Frédéric Bélier-Garcia présente au Rond-Point deux courtes pièces du Norvégien Fredrik Brattberg. Dans Retours, un enfant meurt et revient plusieurs fois sous les yeux de ses parents qui finissent par ne plus le voir. Dans Le Père de l’enfant de la mère, deux parents se disputent l’amour de leur enfant. Deux pièces qui pulvérisent la famille avec une drôlerie grinçante, dans une mise en scène finement dirigée.

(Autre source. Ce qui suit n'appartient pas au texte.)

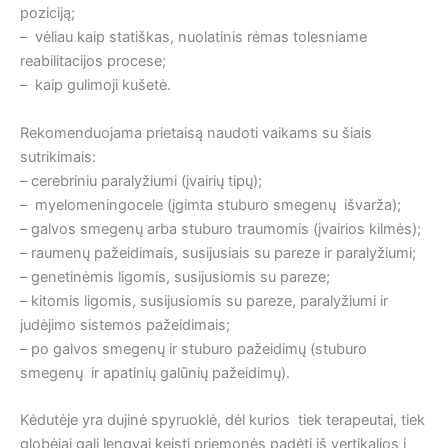
poziciją;
– vėliau kaip statiškas, nuolatinis rėmas tolesniame
reabilitacijos procese;
– kaip gulimoji kušetė.
Rekomenduojama prietaisą naudoti vaikams su šiais
sutrikimais:
– cerebriniu paralyžiumi (įvairių tipų);
– myelomeningocele (įgimta stuburo smegenų išvarža);
– galvos smegenų arba stuburo traumomis (įvairios kilmės);
– raumenų pažeidimais, susijusiais su pareze ir paralyžiumi;
– genetinėmis ligomis, susijusiomis su pareze;
– kitomis ligomis, susijusiomis su pareze, paralyžiumi ir
judėjimo sistemos pažeidimais;
– po galvos smegenų ir stuburo pažeidimų (stuburo
smegenų ir apatinių galūnių pažeidimų).
Kėdutėje yra dujinė spyruoklė, dėl kurios tiek terapeutai, tiek
globėjai gali lengvai keisti priemonės padėtį iš vertikalios į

Certains écrivains se reconnaissent à un trait particulier, une caractéristique qui revient de façon récurrente dans leurs livres. Chez Semprun, c’est la digression, chez Modiano, la quête du passé. Chez Fredrik Brattberg, auteur norvégien né en 1978 et prix Ibsen 2012, c’est la répétition, comme cela apparaît clairement dans les deux courtes pièces que Frédéric Bélier-Garcia a décidé de réunir dans son spectacle. Répétition de scènes à partir d’un noyau dur : la mort d’un adolescent puis sa résurrection dans Retours, le retour de la mère à la maison pendant que le père joue à la dînette avec leur fille dans Le Père de l’enfant de la mère. À partir de ces deux situations, des variations s’enchaînent – peut-être dues à la formation musicale de Fredrik Brattberg qui est également compositeur et musicien classique. Mais ces variations, à force de reproduire la scène matricielle, finissent par la dégrader, faisant penser aux anciennes cassettes audio dont les bandes, écoutées jusqu’à l’usure, finissaient par se froisser et devenir inutilisables. Dans Retours, le retour inexpliqué du fils mort est d’abord célébré avec joie. Lorsque l’adolescent réclame à manger, il faut voir avec quel empressement les parents lui apportent des victuailles : gigot fumé, gigantesque gâteau aux noix, rien n’est trop gros ! Mais dès la 2e résurrection, l’empressement est moindre et se traduit par ce qui lui est servi : les restes de saucisse de la veille. Quant à la 3e fois, elle se résume à du pain et du Nutella…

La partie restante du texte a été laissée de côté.